Publié le 11 janvier 2008 par Julien Peltier
La légende veut qu’alors qu’il surveillait ses filles en train de s’amuser dans un jardin public, Walt Disney qui s’ennuyait eut l’idée de créer un parc dans lequel les enfants et les parents pourraient s’amuser ensemble. C’est ainsi que Walt Disney, s’appuyant sur la popularité et la richesse de son univers créa en 1955 le premier parc à thème au monde, Disneyland, en Californie à Anaheim. D'autres projets naîtront dans la foulée... et traverseront l'Océan Pacifique.

Et Disney créa le Parc à Thème...
Le parc d'Anaheim, premier du genre, est constitué de quatre « pays » ou « land » de base, c’est à dire des zones où les décors et les attractions se rapportent à un même thème, comme tous les autres qui suivront. Une Main Street sert d’entrée. C’est une large avenue bordée de commerces, de restaurants qui débouche sur le château au cœur du Parc. Il est toujours tiré d’un des contes portés à l’écran par Disney et diffère parfois d’un parc à l’autre. Ces six éléments sont communs à tous les parcs (à quelques variantes près comme nous le verrons plus loin) et constituent ce que Walt Disney a baptisé « Le Royaume Magique ».

Entrée du Parc Disneyland à l’origine (1955)
Disneyland a grandi, de nombreuses attractions ont été progressivement ajoutées et le parc a subi de multiples rénovations, notamment Tommorowland qui requiert une certaine exigence technologique. Un deuxième parc y a été accolé en 2001 (Disney’s California Adventures) et une myriade d’hôtels et de commerces les ceinturent dorénavant. Malgré ces évolutions, ce parc est aujourd’hui considéré comme un parc de première génération car conçu dans les années 50 et d’une taille relativement restreinte : 30 ha pour le parc lui-même et 73 ha pour l’ensemble du complexe.

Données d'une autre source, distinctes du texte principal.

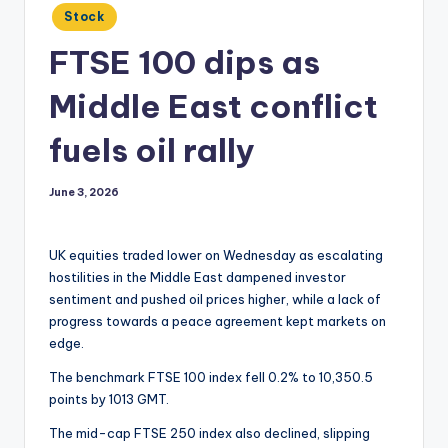
Posted
Stock
in
FTSE 100 dips as
Middle East conflict
fuels oil rally
June 3, 2026
UK equities traded lower on Wednesday as escalating
hostilities in the Middle East dampened investor
sentiment and pushed oil prices higher, while a lack of
progress towards a peace agreement kept markets on
edge.
The benchmark FTSE 100 index fell 0.2% to 10,350.5
points by 1013 GMT.
The mid-cap FTSE 250 index also declined, slipping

Face au succès rencontré par ce premier parc, Disney envisage d’en construire un deuxième, sur la côte est des Etats-Unis cette fois-ci, en Floride. Ce projet est d’une envergure bien plus grande qu’en Californie mais sa base est constituée d’une réplique du parc d’Anaheim.

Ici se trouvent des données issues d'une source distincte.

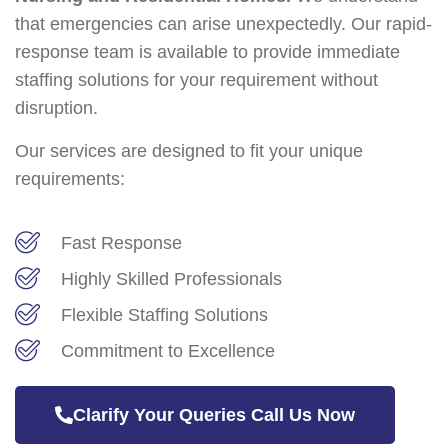
that emergencies can arise unexpectedly. Our rapid-
response team is available to provide immediate
staffing solutions for your requirement without
disruption.
Our services are designed to fit your unique
requirements:
Fast Response
Highly Skilled Professionals
Flexible Staffing Solutions
Commitment to Excellence
Clarify Your Queries Call Us Now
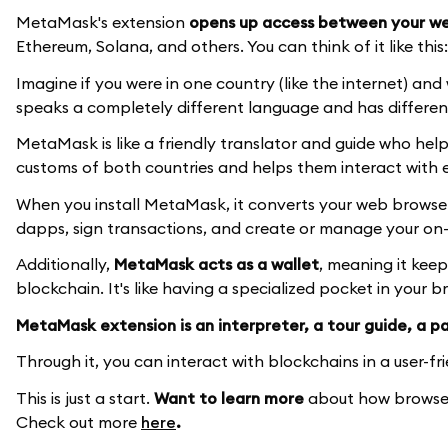
MetaMask's extension
opens up access between your we
Ethereum, Solana, and others. You can think of it like this:
Imagine if you were in one country (like the internet) an
speaks a completely different language and has differen
MetaMask is like a friendly translator and guide who hel
customs of both countries and helps them interact with 
When you install MetaMask, it converts your web browser's
dapps, sign transactions, and create or manage your on-c
Additionally,
MetaMask acts as a wallet
, meaning it kee
blockchain. It's like having a specialized pocket in your 
MetaMask extension is an interpreter, a tour guide, a pas
Through it, you can interact with blockchains in a user-fr
This is just a start.
Want to learn more
about how browser
Check out more
here
.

Disneyworld, comme son nom l’indique, a été conçu dès le départ non pas comme un parc de loisirs pour la population locale a l’instar de son prédécesseur mais comme un centre de vacances, une destination à même d’attirer des touristes du monde entier. Le parc ouvre en 1971 mais devient rapidement un « Resort ». En effet, outre le Royaume Magique, le complexe comprend dès son ouverture de nombreux hôtels, des centres commerciaux, des golfs... Au fil des ans, ce sont même d’autres parcs à thème Disney qui sont adjoints au complexe : EPCOT Center en 1982 sur le thème de l’espace et des 5 continents, Disney MGM Studios en 1989 basé sur l’univers du cinéma et de l’animation, Disney Animal Kingdom en 1997 sur le monde des animaux qui auront rapidement une renommée mondiale. Véritable cœur des parcs Disney, c’est ici, à Orlando, que se décident les orientations futures et que les innovations sont introduites : Space Mountain, l’Orbitron ou encore le spectacle du Roi Lion y sont nés.

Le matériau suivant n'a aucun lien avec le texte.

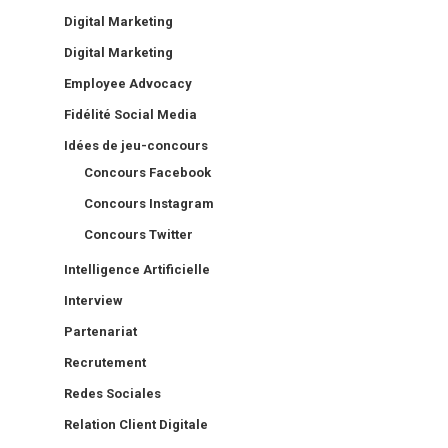
Digital Marketing
Digital Marketing
Employee Advocacy
Fidélité Social Media
Idées de jeu-concours
Concours Facebook
Concours Instagram
Concours Twitter
Intelligence Artificielle
Interview
Partenariat
Recrutement
Redes Sociales
Relation Client Digitale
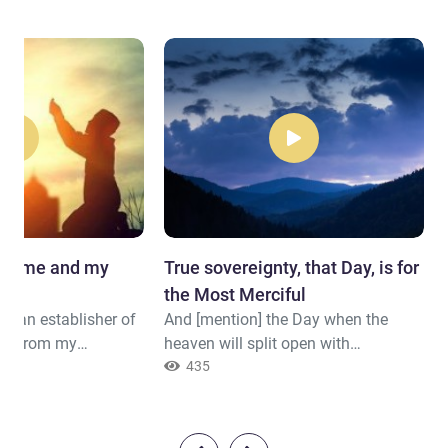
give me and my
True sovereignty, that Day, is for
the Most Merciful
e an establisher of
And [mention] the Day when the
ny] from my
heaven will split open with
r Lord, and accept
[emerging] clouds, and the angels
435
Our Lord, forgive me
will be sent down in successive
nd the believers the
descent. True sovereignty, that Day,
is established."
is for the Most Merciful. And it will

Tous plus novateurs les uns que les autres. ces parcs achèvent de faire de Disneyworld un lieu qui fait rêver le monde entier.
Dans le même temps, Disney remporte toujours plus de succès dans son domaine de prédilection : l’animation. Ainsi Les 101 Dalmatiens, Robin des Bois ou Le Livre de la Jungle sont des triomphes dans le monde entier et l’univers Disney fait rêver les enfants bien au delà des frontières américaines. La tentation est alors forte d’exporter le concept du parc à thème et de créer un nouveau Royaume Magique hors de ses bases. Contre toute attente Disney jette son dévolu sur le Japon, ce sera Tokyodisneyland.
Un nouveau « black ship » accoste au Japon
Contre toute attente ? Pas vraiment car au Japon, Disney est très populaire. Les Nippons connaissent parfaitement tous les personnages et Mickey, Donald ou Winnie sont quasiment des idoles. Coté notoriété au moins, il ne devrait pas y avoir de problème même si les films Disney ont régulièrement été surclassés au box office par des productions nationales, notamment celle d’un certain Miyazaki.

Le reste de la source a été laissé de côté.